沒有退路的金兵重騎再次衝向岳飛,宗弼看到岳飛韓常再次雙槍合壁,眉頭不自禁地皺了一下,剛纔他和韓常大戰,依然佔不了半點上風,韓常出招就是兩敗俱傷的狠招,宗弼勝利在望,豈會和韓常同歸於盡,
但是,真的勝利在望了嗎,
宗弼有點焦慮地望着往日無堅不摧的鐵騎,一波波衝上去,又被背嵬軍士一波波殺退,剛剛殺光岳飛身邊的親衛,其他地方的背嵬軍就會捨棄一切地殺過來,再次護衛在岳飛身邊,那些想砍倒護民軍帥旗的勇士們,全被韓常那個狗奴才一槍刺倒,
宗弼不想出手了,不管宗弼承不承認,成爲了四太子的宗弼雖然依舊兇悍絕倫,但在以命相搏的場合,四太子不再總是裸臂上陣,冒死衝鋒了,
殺到傍晚時分,雙方軍士依然沒有半點休戰的意思,依然在紅着眼睛廝殺,當然,雙方打到了這個地步,想退軍也退不了,
上天給了金軍全勝的機會,但是宗弼沒有把握住,他用七百重騎進攻百餘騎背嵬軍,再次殺了一個時辰,雖然把岳飛殺得只剩十幾騎人馬,卻依然沒能砍倒帥旗,也沒能砍殺岳飛和韓常中的一個,
後來的日子裡,宗弼無數次午夜夢迴,都在自責,如果當日自己死死地纏住韓常,不讓韓常護住岳飛,也許大金已經統一天下了,
宗弼之所以會有那樣的懺悔,則是因爲瘋牛焦文通終於殺透了撒離石的三千騎軍,風捲殘雲一般地捲了過來,
焦文通手舞雙刀,胯下公牛角綁雙刀,四把刀左衝右突,率先殺到了岳飛身邊,緊接着就是趙宏,查拉爾雖然極爲頑強,卻還是攔不住只求鑿穿三千騎軍的神箭趙宏,
查拉爾極委曲,因爲他的三千部下多蒙古鐵騎,最擅曼古歹,偏偏被宗弼放在阻擊的位置上,只能和護民軍近身搏殺,可是在護民軍精良的鎧甲和鋒利的鋼刀下 ,他的蒙古軍佔不了太大上風,
岳飛則是長出了一口氣,對數丈外的宗弼笑道,“四太子,咱們的角色又要掉換過來了,你既然殺不掉我,現在又輪到我殺你了,”

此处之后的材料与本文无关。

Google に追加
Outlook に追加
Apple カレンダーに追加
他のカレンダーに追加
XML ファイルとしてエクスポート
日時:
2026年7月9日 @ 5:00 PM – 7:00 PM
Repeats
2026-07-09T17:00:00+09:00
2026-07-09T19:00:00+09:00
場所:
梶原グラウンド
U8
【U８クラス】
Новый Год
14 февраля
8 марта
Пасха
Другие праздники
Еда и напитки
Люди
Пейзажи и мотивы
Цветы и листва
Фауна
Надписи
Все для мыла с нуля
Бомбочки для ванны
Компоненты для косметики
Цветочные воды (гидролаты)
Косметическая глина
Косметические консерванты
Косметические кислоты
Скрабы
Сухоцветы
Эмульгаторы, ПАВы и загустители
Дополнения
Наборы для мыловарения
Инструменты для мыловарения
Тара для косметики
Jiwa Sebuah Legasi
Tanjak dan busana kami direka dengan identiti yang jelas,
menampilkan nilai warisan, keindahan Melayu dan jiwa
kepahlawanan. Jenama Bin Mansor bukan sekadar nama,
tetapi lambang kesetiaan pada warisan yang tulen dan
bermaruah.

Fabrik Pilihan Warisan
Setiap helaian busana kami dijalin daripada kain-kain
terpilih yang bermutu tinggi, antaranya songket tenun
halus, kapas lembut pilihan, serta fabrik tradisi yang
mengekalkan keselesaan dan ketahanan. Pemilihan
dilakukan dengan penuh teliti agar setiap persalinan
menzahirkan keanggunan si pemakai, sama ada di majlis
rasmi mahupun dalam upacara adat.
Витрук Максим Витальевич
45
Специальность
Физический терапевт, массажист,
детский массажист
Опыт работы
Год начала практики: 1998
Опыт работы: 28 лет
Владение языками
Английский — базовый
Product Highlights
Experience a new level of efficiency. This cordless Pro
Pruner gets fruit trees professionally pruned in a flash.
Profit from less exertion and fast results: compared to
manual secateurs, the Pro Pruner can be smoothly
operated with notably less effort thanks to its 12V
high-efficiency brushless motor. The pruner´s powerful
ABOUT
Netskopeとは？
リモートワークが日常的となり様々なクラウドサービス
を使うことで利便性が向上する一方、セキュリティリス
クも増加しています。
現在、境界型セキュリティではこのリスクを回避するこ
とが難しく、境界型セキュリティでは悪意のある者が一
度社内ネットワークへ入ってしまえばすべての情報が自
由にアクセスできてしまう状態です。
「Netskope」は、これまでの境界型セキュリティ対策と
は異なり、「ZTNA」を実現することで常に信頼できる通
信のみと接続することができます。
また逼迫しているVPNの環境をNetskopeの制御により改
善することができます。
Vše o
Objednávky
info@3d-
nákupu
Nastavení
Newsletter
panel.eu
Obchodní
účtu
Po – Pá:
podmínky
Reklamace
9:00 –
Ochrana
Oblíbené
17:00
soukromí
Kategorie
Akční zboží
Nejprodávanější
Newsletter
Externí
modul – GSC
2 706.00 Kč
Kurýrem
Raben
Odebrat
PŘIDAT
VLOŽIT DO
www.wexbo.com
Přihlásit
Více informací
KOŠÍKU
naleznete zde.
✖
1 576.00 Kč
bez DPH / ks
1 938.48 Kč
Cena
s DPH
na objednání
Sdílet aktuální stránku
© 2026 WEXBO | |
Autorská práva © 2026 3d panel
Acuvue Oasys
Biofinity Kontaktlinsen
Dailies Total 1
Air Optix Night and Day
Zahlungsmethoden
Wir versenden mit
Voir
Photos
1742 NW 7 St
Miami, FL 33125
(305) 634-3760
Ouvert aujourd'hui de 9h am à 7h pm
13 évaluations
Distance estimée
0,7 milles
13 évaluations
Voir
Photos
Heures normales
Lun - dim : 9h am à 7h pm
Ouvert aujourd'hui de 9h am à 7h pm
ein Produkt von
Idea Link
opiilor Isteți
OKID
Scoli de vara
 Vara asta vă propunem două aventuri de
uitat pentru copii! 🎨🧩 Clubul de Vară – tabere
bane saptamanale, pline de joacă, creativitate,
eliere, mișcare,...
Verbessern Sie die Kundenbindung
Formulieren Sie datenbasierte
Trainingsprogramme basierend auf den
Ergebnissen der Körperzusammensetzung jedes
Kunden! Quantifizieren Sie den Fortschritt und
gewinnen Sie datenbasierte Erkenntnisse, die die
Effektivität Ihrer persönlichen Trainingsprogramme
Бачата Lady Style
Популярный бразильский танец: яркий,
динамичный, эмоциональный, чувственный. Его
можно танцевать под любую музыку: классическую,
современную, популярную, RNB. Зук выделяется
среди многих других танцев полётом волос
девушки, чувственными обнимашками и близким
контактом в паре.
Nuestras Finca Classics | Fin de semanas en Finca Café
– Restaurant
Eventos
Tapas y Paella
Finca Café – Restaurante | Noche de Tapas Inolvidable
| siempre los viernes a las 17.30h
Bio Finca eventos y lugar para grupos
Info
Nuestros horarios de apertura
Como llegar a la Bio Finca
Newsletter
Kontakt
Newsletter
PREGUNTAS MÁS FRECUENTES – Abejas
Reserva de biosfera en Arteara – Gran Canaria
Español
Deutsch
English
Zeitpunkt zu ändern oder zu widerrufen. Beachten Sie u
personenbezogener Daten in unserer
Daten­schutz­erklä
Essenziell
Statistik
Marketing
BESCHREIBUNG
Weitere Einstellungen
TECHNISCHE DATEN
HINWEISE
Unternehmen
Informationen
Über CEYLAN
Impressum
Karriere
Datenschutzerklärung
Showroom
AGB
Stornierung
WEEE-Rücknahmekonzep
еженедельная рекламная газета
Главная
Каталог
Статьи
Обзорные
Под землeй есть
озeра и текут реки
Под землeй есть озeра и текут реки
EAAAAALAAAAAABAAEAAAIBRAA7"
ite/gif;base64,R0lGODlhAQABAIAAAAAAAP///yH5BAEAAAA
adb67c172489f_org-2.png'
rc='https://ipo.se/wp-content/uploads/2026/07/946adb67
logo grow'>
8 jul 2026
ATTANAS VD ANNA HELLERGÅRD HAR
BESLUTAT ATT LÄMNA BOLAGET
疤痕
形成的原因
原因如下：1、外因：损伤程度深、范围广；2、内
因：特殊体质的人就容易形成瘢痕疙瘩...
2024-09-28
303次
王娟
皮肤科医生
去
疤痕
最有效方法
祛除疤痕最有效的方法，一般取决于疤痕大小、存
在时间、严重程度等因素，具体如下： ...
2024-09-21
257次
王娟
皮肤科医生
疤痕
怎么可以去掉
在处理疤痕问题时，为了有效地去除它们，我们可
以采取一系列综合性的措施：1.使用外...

“你,”宗弼無比氣結,他用手指着岳飛想要說話,忽然感覺胸口一甜,竟然撲地吐出了一口血,
韓常哈哈大笑道,“四太子,再吐兩口血吧,等會你的血就要凝結在一塊了,”
重騎千戶拖虎石千來到宗弼身邊,低聲說道,“四太子,退軍吧,我軍再不退,可就真的退不下去了,”
宗弼苦笑道,“拖虎石千,你覺得我們現在還能退下去嗎,”
拖虎石千不敢確定地說道,“護民軍步兵也被打殘了,只剩下這些護民騎兵尚有戰力,但我們可以在他們追擊時使出曼古歹,”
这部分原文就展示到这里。